Cassandra also met with a Breast Cancer Nurse Specialist at Newcastle Freeman Hospital, who was “phenomenal!” . She helped connect Cassandra with the local Maggies Centre and together they helped her to advocate for the alternative dosage plan she had discussed with her private consultant, smoothing the way for the treatment she had chosen.
Chemotherapy began mid-July 2023 and happened every two weeks until the end of October. The first session was the worst. Cassandra slept for two days after, but it helped that a friend had come up from Bristol to be with her for that first time. She helped to bear witness to this huge undertaking, which made the subsequent sessions much easier to handle.
Her friends were a huge support throughout treatment. They formed a WhatsApp group where they regularly checked in, marked off chemo sessions, and sent plenty of jokes and humour; even helping Cassandra find some unusual perks to her situation.
“I didn’t have to shave for four months!” she says laughing, “Because all your body hair falls out. My skin was as smooth as my baby’s too. It helped to find the silly positives and laugh about them.”
Her parents also visited, from their home in the United States, to be with Cassandra when her baby was born, again when she went in for surgery, and to mark the completion of her chemotherapy.
Cassandra’s husband was a steady presence, often making jokes, and reminding her how much her family needed her. They also began talking more about serious topics they had never touched on before. She noticed people would assume that her husband had taken over all the family responsibilities while she was unwell, and felt frustrated that these well-meaning outsiders didn’t recognize that life was rarely that simple. With her husband working a job that demands long hours, Cassandra learned to ask for help more, but she also couldn’t put down all her family responsibilities.

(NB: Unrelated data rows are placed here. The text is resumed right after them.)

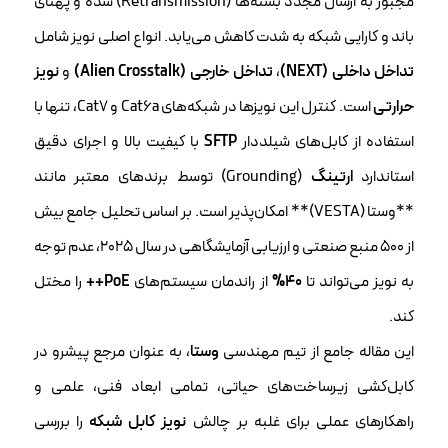
مجبور به ارسال مجدد بسته‌ها (Retransmission) شده و پهنای
باند و کارایی شبکه به شدت کاهش می‌یابد. انواع اصلی نویز شامل
تداخل داخلی (NEXT)
،
تداخل خارجی (Alien Crosstalk)
و
نویز
حرارتی
است. کنترل این نویزها در شبکه‌های Cat6a و Cat7، تنها با
استفاده از کابل‌های شیلددار
SFTP
با کیفیت بالا و اجرای دقیق
استاندارد
ارتینگ
(Grounding) توسط برندهای معتبر مانند
**وستا (VESTA)** امکان‌پذیر است. بر اساس تحلیل جامع بیش
از ۵۰۰ منبع صنعتی و ارزیابی آزمایشگاهی در سال ۲۰۲۵، عدم توجه
به نویز می‌تواند تا
۴۰%
از راندمان سیستم‌های
PoE++
را مختل
کند.
این مقاله جامع از تیم مهندسی
وستا
، به عنوان مرجع پیشرو در
کابل‌کشی زیرساخت‌های حیاتی، تمامی ابعاد فنی، علمی و
راهکارهای عملی برای غلبه بر چالش
نویز کابل شبکه
را بررسی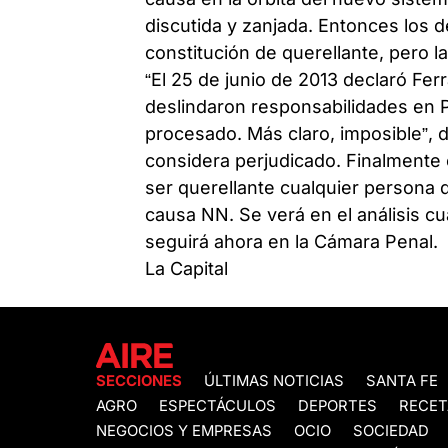
discutida y zanjada. Entonces los d
constitución de querellante, pero 
“El 25 de junio de 2013 declaró Ferr
deslindaron responsabilidades en
procesado. Más claro, imposible”, d
considera perjudicado. Finalmente e
ser querellante cualquier persona 
causa NN. Se verá en el análisis c
seguirá ahora en la Cámara Penal.
La Capital
SECCIONES
ÚLTIMAS NOTICIAS
SANTA FE
AGRO
ESPECTÁCULOS
DEPORTES
RECET
NEGOCIOS Y EMPRESAS
OCIO
SOCIEDAD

“Prioritising your health isn’t always the easiest or only option. I just wanted to tell them: ‘F- you, you don’t know my life!’ ”
In September, with one month of chemo left, Cassandra had to return to work. While things started smoothly, it became more and more difficult to manage as her workload increased. She was soon in survival mode trying to balance a full-time job, look after her six month old, and research childcare options, benefit entitlements and more. The combination of a body finishing treatment, work responsibilities, and the “unspoken expectation to know things” that comes with new parenthood was too much. In April 2024, Cassandra experienced a mental and physical collapse.

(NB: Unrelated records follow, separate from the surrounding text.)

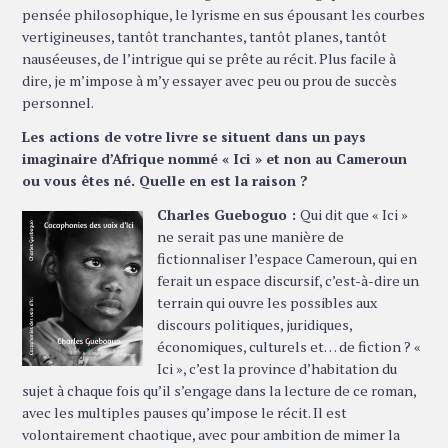
pensée philosophique, le lyrisme en sus épousant les courbes
vertigineuses, tantôt tranchantes, tantôt planes, tantôt
nauséeuses, de l’intrigue qui se prête au récit. Plus facile à
dire, je m’impose à m’y essayer avec peu ou prou de succès
personnel.
Les actions de votre livre se situent dans un pays
imaginaire d’Afrique nommé « Ici » et non au Cameroun
ou vous êtes né. Quelle en est la raison ?
Charles Gueboguo :
Qui dit que « Ici »
ne serait pas une manière de
fictionnaliser l’espace Cameroun, qui en
ferait un espace discursif, c’est-à-dire un
terrain qui ouvre les possibles aux
discours politiques, juridiques,
économiques, culturels et… de fiction ? «
Ici », c’est la province d’habitation du
sujet à chaque fois qu’il s’engage dans la lecture de ce roman,
avec les multiples pauses qu’impose le récit. Il est
volontairement chaotique, avec pour ambition de mimer la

Since then, she has realised that survival mode is not how she wants to live the rest of her life, especially not with a growing child.
“Next year is going to be very different. I want to be here for my son… but I wasn’t being present for him. I was too busy surviving. That’s going to change.”
She’ll be taking things slower, taking the pressure off and letting everything that has happened over the last few years really sink in. It’s not uncommon for new parents to feel they’ve lost their identity during the first year but, coupled with a cancer diagnosis, the loss can be doubled.
Moving forward, Cassandra wants to focus on who she is and the things she likes, finding her way back to the person she was before, whilst also taking good care of her health and doing all she can to prevent a reoccurrence of her cancer now.
Tristan is growing into a ‘whirlwind’ and had just learned to climb the stairs. We hope they both have many, many more joyful firsts ahead of them!